🖥️ EC2 & Compute Services#
Learning Objectives#
- Understand EC2 instance types, purchasing options, and placement groups
- Configure EC2 with user data, security groups, and IAM roles
- Implement Auto Scaling and load balancing
- Choose between EC2, Lightsail, and Bare Metal
1. Amazon EC2 Overview#
Amazon Elastic Compute Cloud (EC2) provides virtual servers in the cloud. You can provision and scale compute capacity within minutes.
EC2 Architecture#
┌─────────────────────────────────────────────────────┐
│ VPC / Subnet │
│ │
│ ┌──────────────────────────────────────────────┐ │
│ │ EC2 Instance (i-abc123) │ │
│ │ │ │
│ │ ┌──────────┐ ┌──────────┐ ┌──────────┐ │ │
│ │ │ vCPU │ │ Memory │ │ EBS │ │ │
│ │ │ (2-128) │ │ (1-384GB)│ │ Volume │ │ │
│ │ └──────────┘ └──────────┘ └────┬─────┘ │ │
│ │ │ │ │
│ │ ┌──────────┐ ┌──────────┐ │ │ │
│ │ │ ENI │ │ Instance │ │ │ │
│ │ │ (Network)│ │ Store │ │ │ │
│ │ └──────────┘ └──────────┘ │ │ │
│ └────────────────────────────────────┼──────────┘ │
│ │ │
│ ┌────────────────────────────────────┴──────────┐ │
│ │ Security Group (Firewall) │ │
│ └───────────────────────────────────────────────┘ │
└─────────────────────────────────────────────────────┘1.1 EC2 Instance Types#
AWS provides instance families optimized for different workloads:
| Family | Name | Use Case | Example |
|---|---|---|---|
| General Purpose | T3, T4g, M6i, M7g | Web servers, small DBs | t3.micro (Free tier) |
| Compute Optimized | C6i, C7g | Batch processing, gaming | c6i.large |
| Memory Optimized | R6i, X2iedn | In-memory caches, large DBs | r6i.large |
| Storage Optimized | I3, D2 | Data warehousing, logs | i3.large |
| Accelerated | P4, G4ad, F1 | ML training, video transcoding | p4d.24xlarge |
Instance Naming Convention:
m5.large
│ │ │
│ │ └── Instance size (small, medium, large, xlarge, etc.)
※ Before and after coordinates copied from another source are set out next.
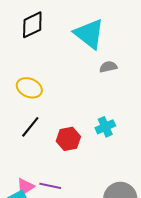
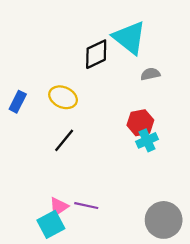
black diamond: (32, 25) -> (96, 54), moved
red hexagon: (68, 139) -> (140, 123), moved

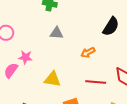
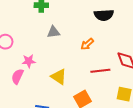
black semicircle: (111, 26) -> (104, 15), turned 66
yellow triangle: (52, 79) -> (59, 77), turned 36

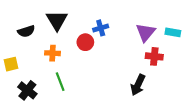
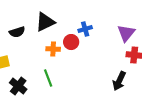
black triangle: (57, 20) -> (45, 22), turned 35
orange cross: (53, 53) -> (53, 49), moved

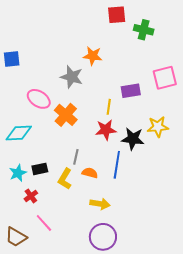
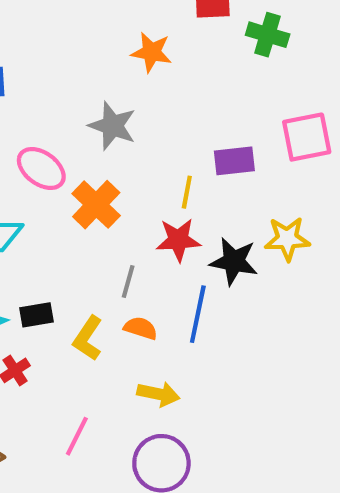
orange star: (93, 56) -> (152, 52), moved
gray line: (76, 157) -> (128, 282), moved
pink line: (44, 223) -> (77, 436), moved, turned 66

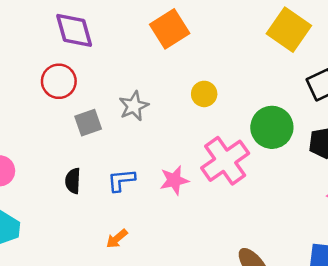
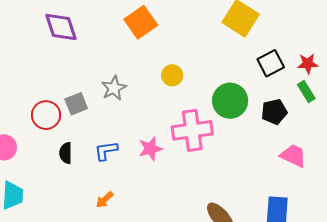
red circle: (59, 81) -> (46, 115), moved
pink cross: (225, 161) -> (192, 130), turned 30

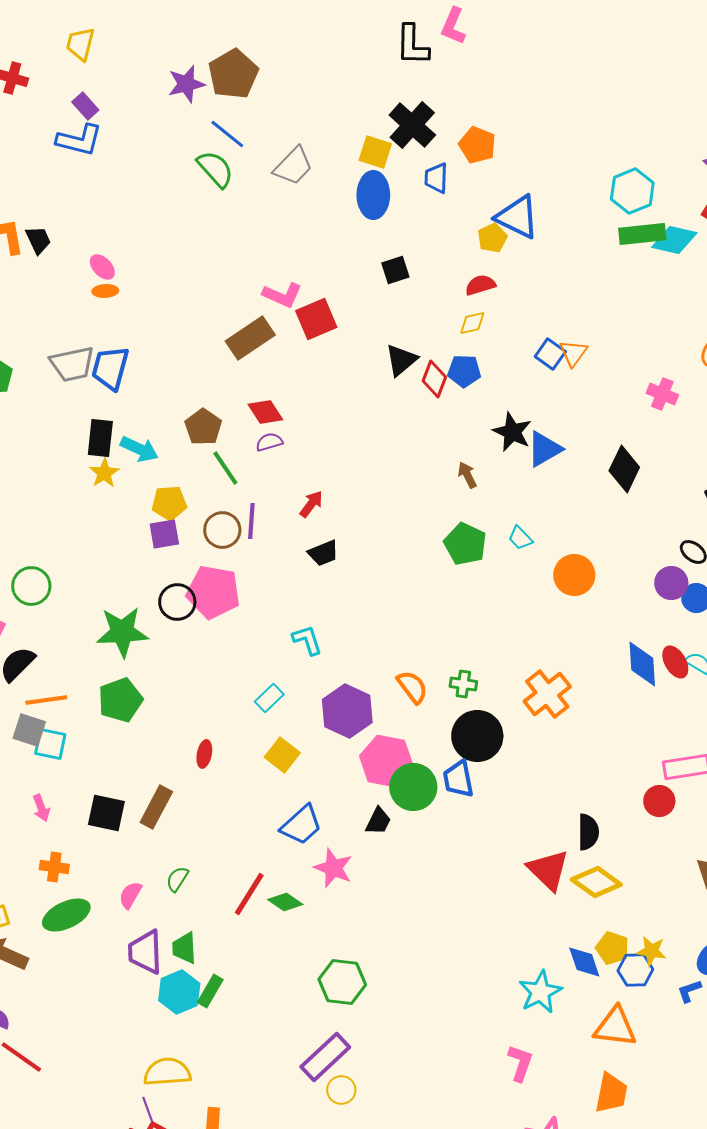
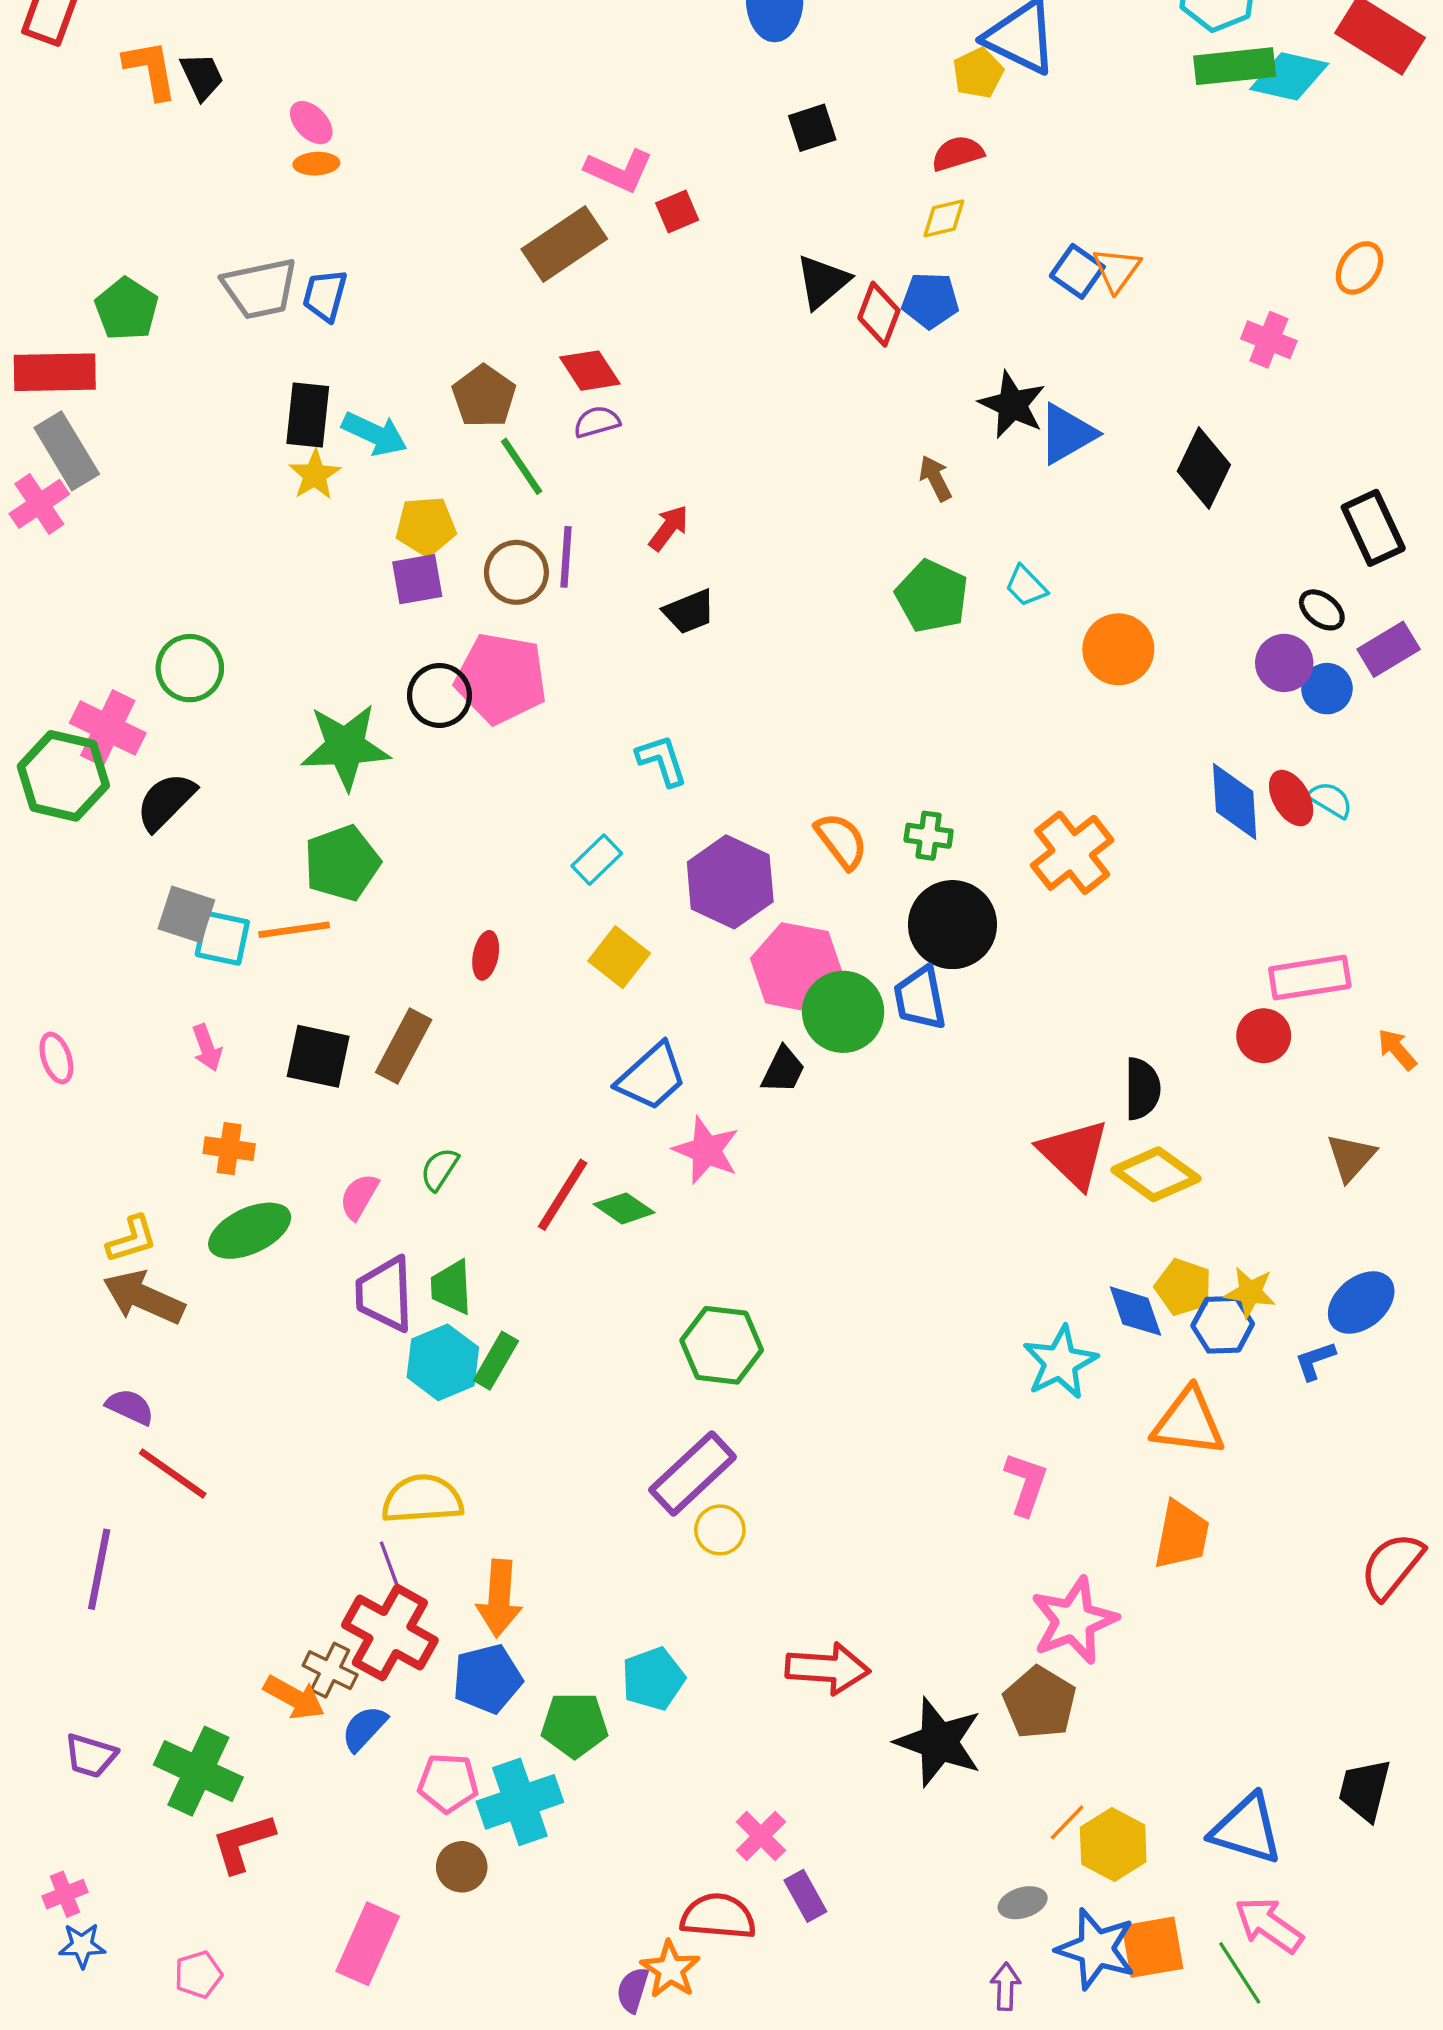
red square: (316, 319) -> (677, 212), size x0.6
blue trapezoid: (110, 368) -> (325, 295), size x0.7
orange line: (46, 700) -> (294, 930), moved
│ └── Generation (5th gen)
└── Instance family (General purpose)⚡ Exam Tip: Know which instance family for which workload: T/M = general, C = compute, R/X = memory, I/D = storage, P/G/F = GPU/FPGA.
1.2 EC2 Purchasing Options#
| Option | Pricing | Commitment | Use Case |
|---|---|---|---|
| On-Demand | Highest ($/hr) | None | Short-term, spiky workloads |
| Reserved (RI) | Up to 72% off | 1 or 3 years | Steady-state production |
| Savings Plans | Up to 72% off | 1 or 3 years ($/hr commitment) | Flexible across instance families |
| Spot | Up to 90% off | None (can be terminated) | Fault-tolerant, batch jobs |
| Dedicated Host | Physical server | 1 or 3 years | Licensing, compliance |
| Dedicated Instance | Single-tenant HW | On-demand or RI | Isolation requirements |
Spot Instance Lifecycle:
Request Spot → Active → Spot Instance Interruption Notice (2 min)
↓
Provisioned → Running → Terminated (when spot price > bid)# Request a Spot Instance
aws ec2 request-spot-instances \
--spot-price "0.05" \
--instance-count 2 \
--launch-specification file://spot-config.json
# Check spot price history
aws ec2 describe-spot-price-history \
--instance-types m5.large \
--product-description "Linux/UNIX" \
--availability-zone us-east-1a⚡ Exam Tip: Spot Instances are NOT suitable for stateful workloads, databases, or anything that can’t handle interruption. Use them for batch processing, CI/CD workers, and stateless web servers.
1.3 Placement Groups#
| Type | Strategy | Use Case |
|---|---|---|
| Cluster | Low latency, high throughput (same rack) | HPC, big data analytics |
| Spread | Isolated hardware (max 7 instances per AZ) | Critical applications |
| Partition | Isolated racks (per partition) | Cassandra, Kafka, Hadoop |
graph LR
subgraph Cluster["Cluster Placement Group"]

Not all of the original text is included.